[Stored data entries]
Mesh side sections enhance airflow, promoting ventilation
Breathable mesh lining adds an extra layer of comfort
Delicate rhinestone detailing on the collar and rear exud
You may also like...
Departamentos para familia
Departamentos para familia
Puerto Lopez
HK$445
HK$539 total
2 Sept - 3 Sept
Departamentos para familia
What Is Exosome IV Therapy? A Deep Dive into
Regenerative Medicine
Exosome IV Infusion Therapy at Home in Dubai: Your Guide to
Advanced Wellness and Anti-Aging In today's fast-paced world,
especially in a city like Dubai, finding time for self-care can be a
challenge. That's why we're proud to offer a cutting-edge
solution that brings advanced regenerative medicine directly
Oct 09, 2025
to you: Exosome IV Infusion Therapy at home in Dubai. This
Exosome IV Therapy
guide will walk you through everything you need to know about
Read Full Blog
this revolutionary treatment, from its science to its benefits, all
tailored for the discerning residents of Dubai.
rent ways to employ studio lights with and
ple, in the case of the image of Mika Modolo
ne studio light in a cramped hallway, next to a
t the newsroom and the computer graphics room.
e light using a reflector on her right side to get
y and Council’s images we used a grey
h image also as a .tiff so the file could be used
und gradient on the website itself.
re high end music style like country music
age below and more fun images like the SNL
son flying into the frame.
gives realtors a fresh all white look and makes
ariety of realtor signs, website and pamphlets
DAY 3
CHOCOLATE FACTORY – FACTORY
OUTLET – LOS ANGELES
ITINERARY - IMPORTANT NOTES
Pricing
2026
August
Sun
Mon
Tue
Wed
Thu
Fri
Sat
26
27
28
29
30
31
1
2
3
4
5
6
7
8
---
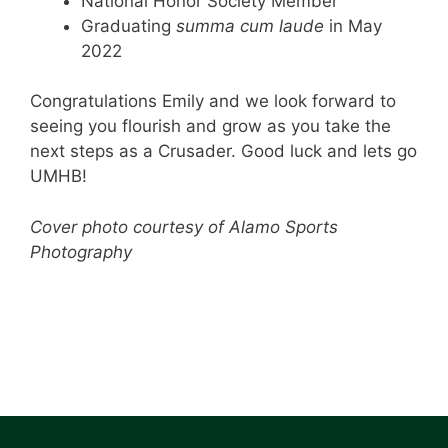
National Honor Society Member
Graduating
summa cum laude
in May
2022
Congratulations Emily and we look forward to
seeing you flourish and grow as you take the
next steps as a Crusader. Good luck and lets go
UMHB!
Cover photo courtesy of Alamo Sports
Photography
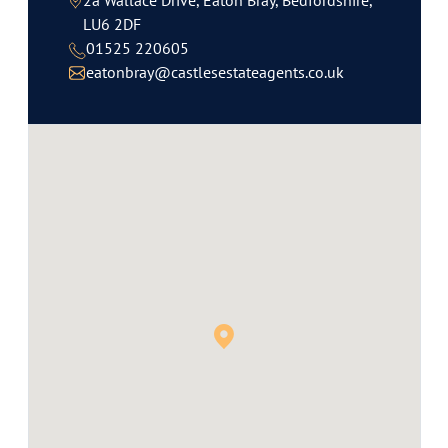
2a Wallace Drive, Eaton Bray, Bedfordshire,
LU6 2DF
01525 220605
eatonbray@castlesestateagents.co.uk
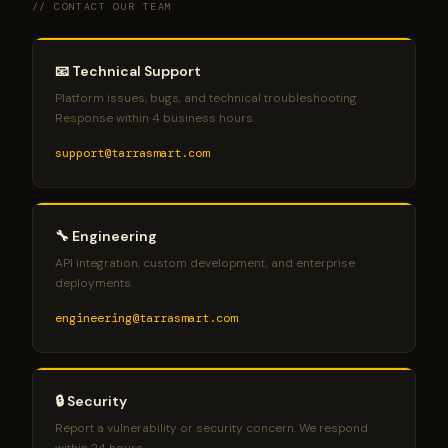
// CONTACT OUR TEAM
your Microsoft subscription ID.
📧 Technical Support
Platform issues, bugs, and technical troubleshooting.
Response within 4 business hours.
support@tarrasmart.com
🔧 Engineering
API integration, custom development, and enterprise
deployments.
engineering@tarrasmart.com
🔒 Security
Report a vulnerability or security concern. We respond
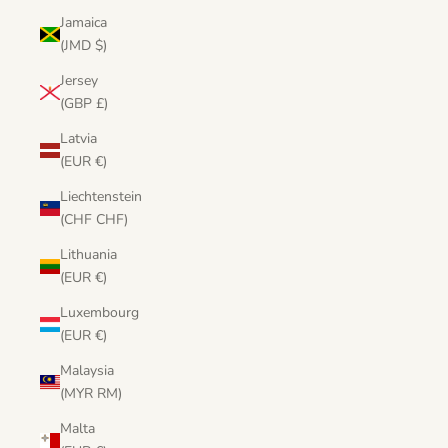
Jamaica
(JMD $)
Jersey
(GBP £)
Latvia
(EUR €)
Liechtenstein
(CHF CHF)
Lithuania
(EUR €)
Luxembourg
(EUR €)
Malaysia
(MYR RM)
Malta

» TASK PROMPT
Only lines holding the string "Exosome" are wanted; gather each one from the entries above.

» ANSWER
What Is Exosome IV Therapy? A Deep Dive into
Exosome IV Infusion Therapy at Home in Dubai: Your Guide to
to you: Exosome IV Infusion Therapy at home in Dubai. This
Exosome IV Therapy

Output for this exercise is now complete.